## WHAT THE EXERCISE ASKS
Repeat nothing but the lines below running from the one containing "Sobota 10.00 - 14.00" to the one containing "604 460 861". Keep both end lines.

====== SUPPLIED ENTRIES ======

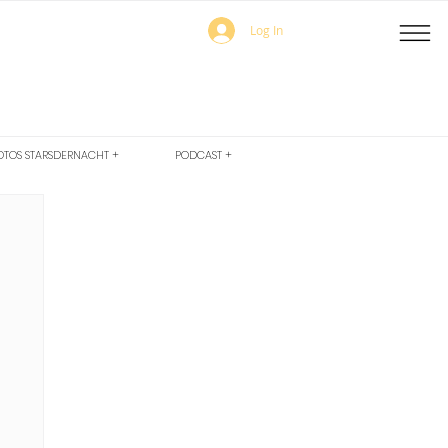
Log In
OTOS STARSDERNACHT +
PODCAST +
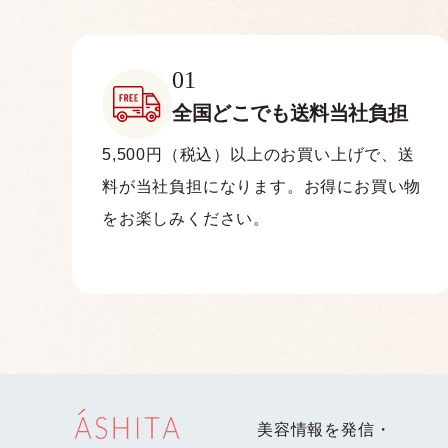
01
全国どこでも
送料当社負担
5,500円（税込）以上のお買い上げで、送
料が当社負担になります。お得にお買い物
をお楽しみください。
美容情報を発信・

======
====== SUPPLIED ENTRIES ======

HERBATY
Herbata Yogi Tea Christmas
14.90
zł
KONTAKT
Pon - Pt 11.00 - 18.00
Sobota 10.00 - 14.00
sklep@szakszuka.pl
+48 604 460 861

======

## ANSWER TO THIS TASK
Sobota 10.00 - 14.00
sklep@szakszuka.pl
+48 604 460 861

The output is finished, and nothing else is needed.